Romania’s current account (CA) balance narrowed to €4.86bn in January-July, one fifth (19.5%) less than in the same period last year. The correction is deeply related to the effects of the crisis: fewer holidays abroad and lower dividends, interest derived by foreign investors.
The CA gap in the rolling 12-month period eased to just over €9bn (4.5% of GDP), the lowest level since February 2019.
Before the crisis, the 12-month gap hit a maximum of €10.8bn in February 2020.
The balance of tourism (fewer holidays abroad) and that of primary incomes (lower interest and dividends earned by foreign investors) have improved the balance, particularly after the crisis hit the country in March-July.

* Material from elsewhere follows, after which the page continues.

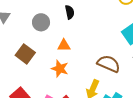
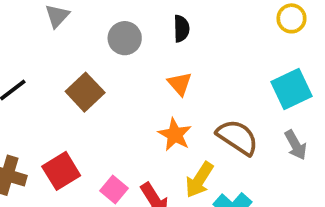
orange triangle: (64, 45) -> (180, 84), moved, turned 40
orange star: (60, 69) -> (175, 135), moved

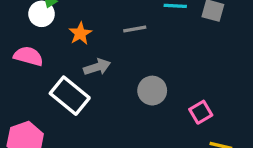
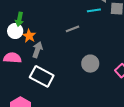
orange star: (80, 33) -> (29, 36), moved
gray arrow: (97, 67) -> (37, 50), moved, turned -42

Thus, the outflows of primary incomes (dividends, interest repatriated by foreign investors) shrank from €4.6bn in March-July 2019 to €3.1bn in the same period this year.

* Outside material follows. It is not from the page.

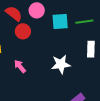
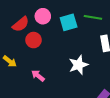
red semicircle: (14, 14) -> (21, 24), turned 114
green line: (84, 22) -> (93, 17), turned 30

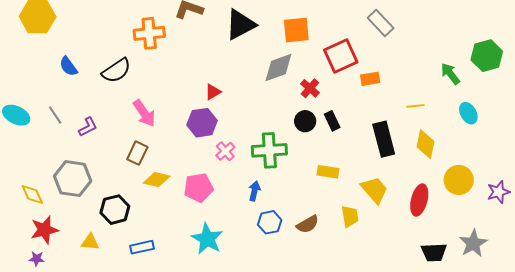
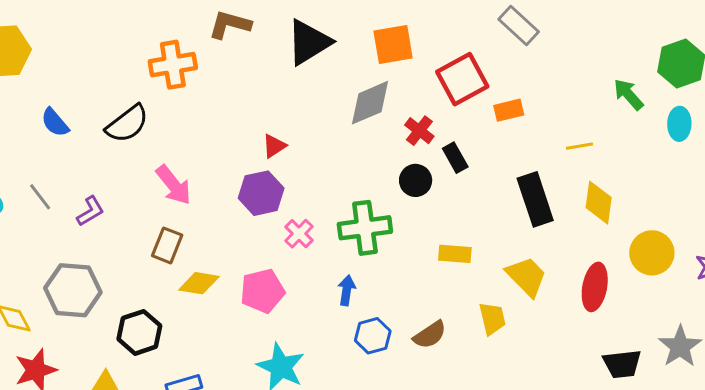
cyan ellipse: (468, 113) -> (679, 124), moved, turned 35
black rectangle: (332, 121) -> (455, 158), moved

Meanwhile, the outflows under the tourism category (services) contracted from €2.2bn in March-July last year to only €0.8bn in the same period this year.

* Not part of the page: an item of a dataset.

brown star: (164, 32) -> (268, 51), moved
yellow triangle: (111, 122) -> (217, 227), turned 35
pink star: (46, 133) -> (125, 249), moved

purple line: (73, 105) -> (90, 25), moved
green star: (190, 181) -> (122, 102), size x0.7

The inflows of secondary incomes to public administration entities (mostly EU funds) increased significantly but from a low base, from €280mn in March-July last year to €570mn in the same period this year.
Foreign direct investments (FDI) in January-July this year plunged to €1.30bn from €3.35bn in the same period last year. But a large part of the contraction was marked in January-February (from €1.4bn to negative, or net FDI outflows, €0.3bn).
The downside of fewer dividends derived by FDI investors in March-July was the weak volume of FDI in the period, €1.62bn, compared to €1.95bn in the same period last year. The contraction was, however, not major compared to that seen in January-February and the expected effects of the crisis.
But the FDI in the five-month crisis period this year came mostly as intra-group loans extended by parent companies of local FDI companies (€1.3bn versus virtually zero in the same period last year).